[Opening PROVIDED RECORDS section]

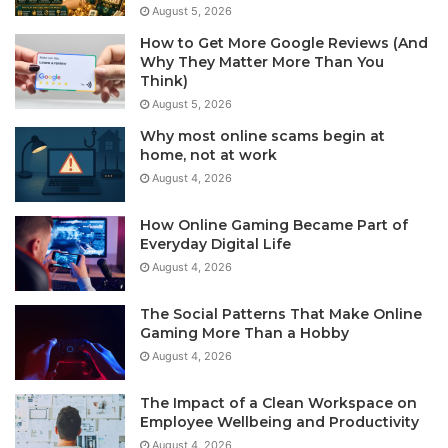
August 5, 2026
How to Get More Google Reviews (And
Why They Matter More Than You
Think)
August 5, 2026
Why most online scams begin at
home, not at work
August 4, 2026
How Online Gaming Became Part of
Everyday Digital Life
August 4, 2026
The Social Patterns That Make Online
Gaming More Than a Hobby
August 4, 2026
The Impact of a Clean Workspace on
Employee Wellbeing and Productivity
August 4, 2026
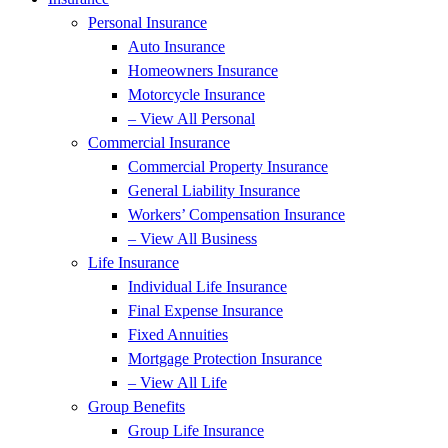
Personal Insurance
Auto Insurance
Homeowners Insurance
Motorcycle Insurance
– View All Personal
Commercial Insurance
Commercial Property Insurance
General Liability Insurance
Workers’ Compensation Insurance
– View All Business
Life Insurance
Individual Life Insurance
Final Expense Insurance
Fixed Annuities
Mortgage Protection Insurance
– View All Life
Group Benefits
Group Life Insurance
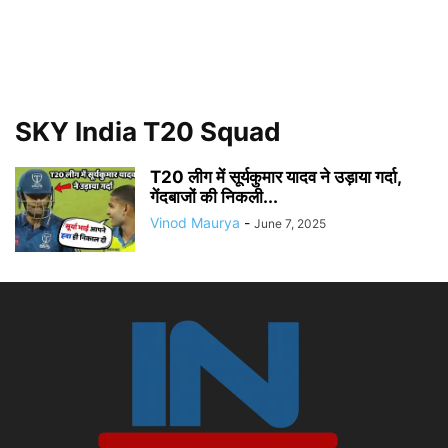
SKY India T20 Squad
T20 लीग में सूर्यकुमार यादव ने उड़ाया गर्दा,
गेंदबाजों की निकली...
Vinod Maurya
-
June 7, 2025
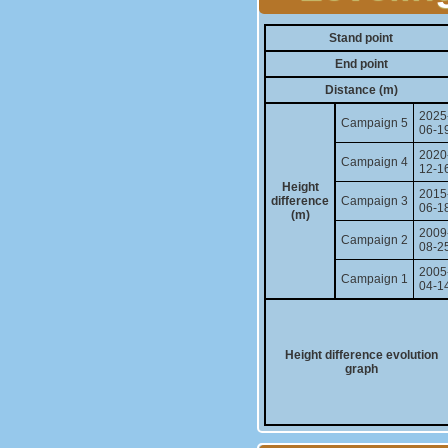
Stand point
End point
Distance (m)
2025
Campaign 5
06-1
2020
Campaign 4
12-1
Height
2015
difference
Campaign 3
06-1
(m)
2009
Campaign 2
08-2
2005
Campaign 1
04-1
Height difference evolution
graph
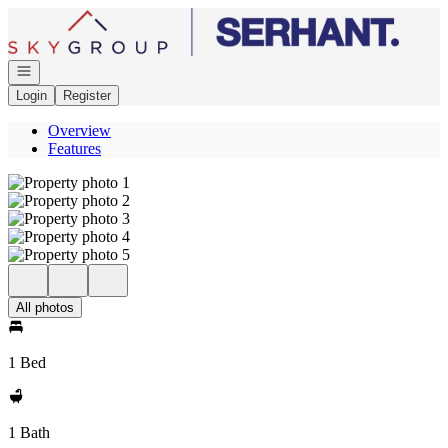
Go to: Homepage
Open navigation
Login
Register
Overview
Features
All photos
1 Bed
1 Bath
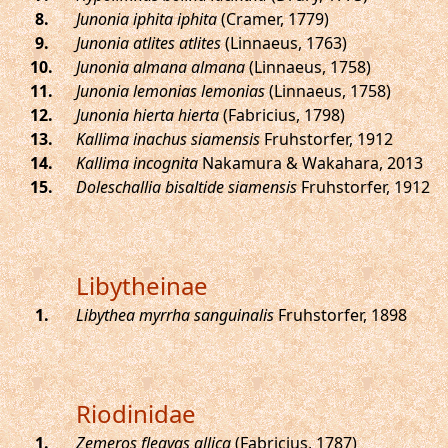
.
Junonia iphita iphita
(Cramer, 1779)
.
Junonia atlites atlites
(Linnaeus, 1763)
.
Junonia almana almana
(Linnaeus, 1758)
.
Junonia lemonias lemonias
(Linnaeus, 1758)
.
Junonia hierta hierta
(Fabricius, 1798)
.
Kallima inachus siamensis
Fruhstorfer, 1912
.
Kallima incognita
Nakamura & Wakahara, 2013
.
Doleschallia bisaltide siamensis
Fruhstorfer, 1912
Libytheinae
.
Libythea myrrha sanguinalis
Fruhstorfer, 1898
Riodinidae
.
Zemeros flegyas allica
(Fabricius, 1787)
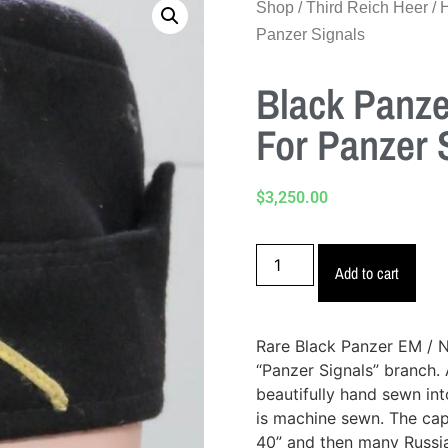
Shop
/
Third Reich Heer
/
Panzer Signals
Black Panze
For Panzer 
$
3,250.00
Add to cart
Rare Black Panzer EM / 
“Panzer Signals” branch. A
beautifully hand sewn int
is machine sewn. The cap 
40” and then many Russia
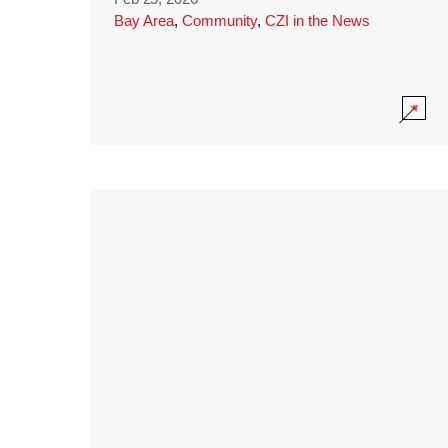
Bay Area
,
Community
,
CZI in the News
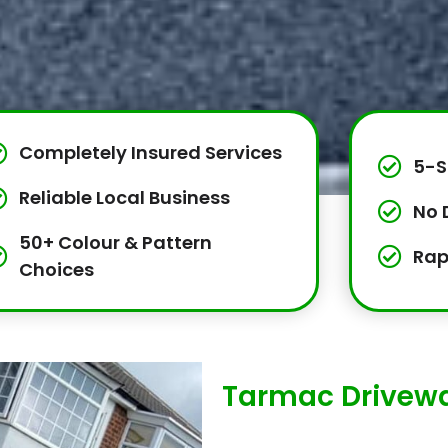
Completely Insured Services
5-S
Reliable Local Business
No 
50+ Colour & Pattern
Rap
Choices
Tarmac Drivewa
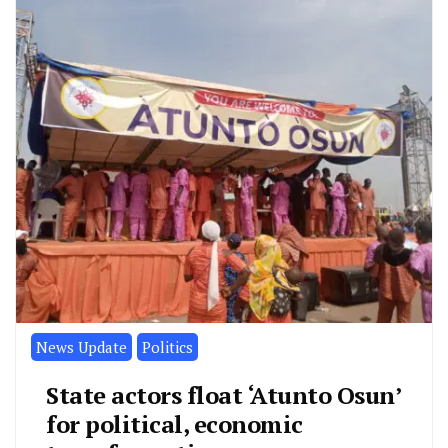
News Update
Politics
State actors float ‘Atunto Osun’
for political, economic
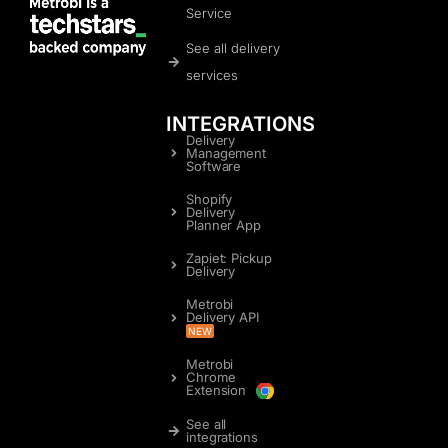
Service
See all delivery
services
INTEGRATIONS
Delivery
Management
Software
Shopify
Delivery
Planner App
Zapiet: Pickup
Delivery
Metrobi
Delivery API
NEW
Metrobi
Chrome
Extension
See all
integrations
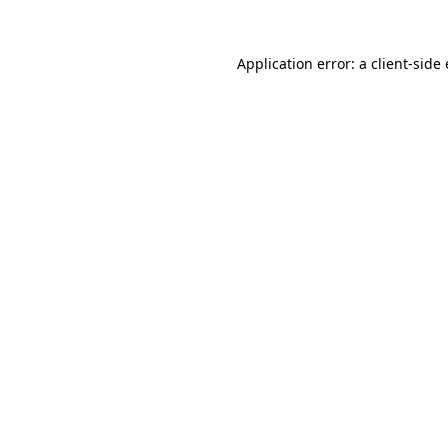
Application error: a
client
-side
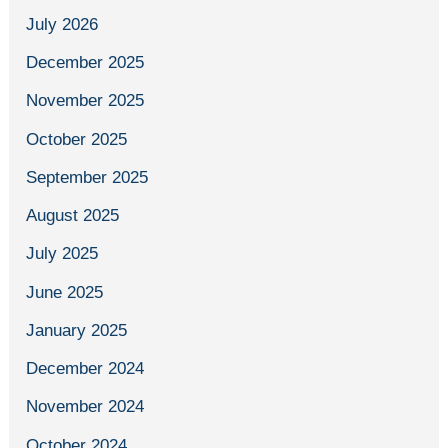
July 2026
December 2025
November 2025
October 2025
September 2025
August 2025
July 2025
June 2025
January 2025
December 2024
November 2024
October 2024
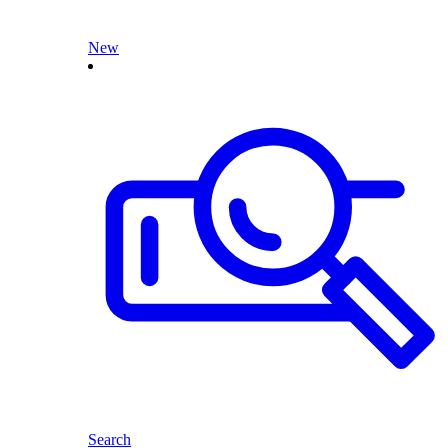
New
Search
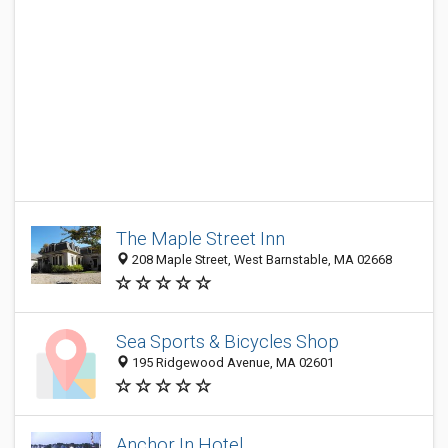
The Maple Street Inn
208 Maple Street, West Barnstable, MA 02668
Sea Sports & Bicycles Shop
195 Ridgewood Avenue, MA 02601
Anchor In Hotel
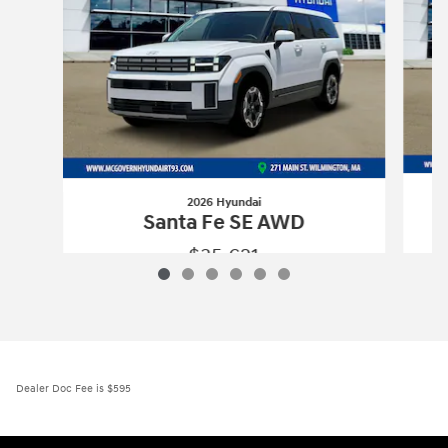
2026 Hyundai
Santa Fe SE AWD
$35,621
2026 Hyundai
Santa Fe SE AWD
Vehicle Details
Dealer Doc Fee is $595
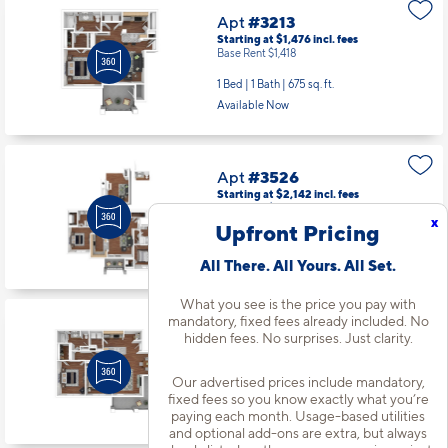
Apt
#3213
Starting at $1,476
incl.
fees
Base Rent $1,418
1 Bed | 1 Bath |
675 sq. ft.
Available Now
Apt
#3526
Starting at $2,142
incl.
fees
Base Rent $2,084
x
Upfront Pricing
2 Bed | 2 Bath |
1164 sq. ft.
Available Now
All There. All Yours. All Set.
What you see is the price you pay with
mandatory, fixed fees already included. No
Apt
#3811
hidden fees. No surprises. Just clarity.
Starting at $1,917
incl.
fees
Base Rent $1,859
Our advertised prices include mandatory,
2 Bed | 1 Bath |
970 sq. ft.
fixed fees so you know exactly what you’re
paying each month. Usage-based utilities
Available starting 10/14
and optional add-ons are extra, but always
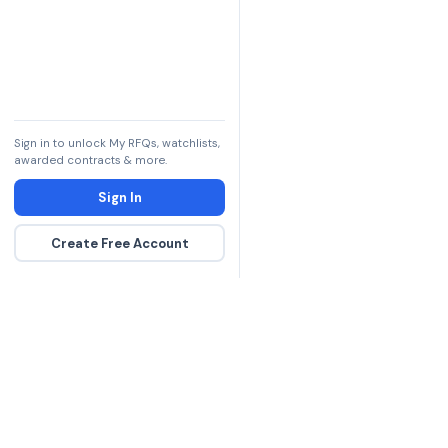
Sign in to unlock My RFQs, watchlists,
awarded contracts & more.
Sign In
Create Free Account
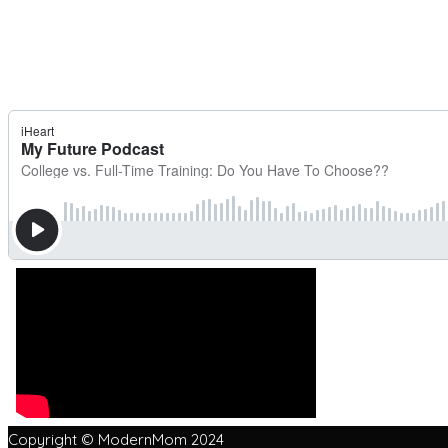
Copyright © ModernMom 2024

[Closing PROVIDED RECORDS section]

● PROBLEM TO SOLVE: Please copy each line from the material above in which the string "difference" appears.

● ANSWER TO THIS TASK:
difference
Height difference evolution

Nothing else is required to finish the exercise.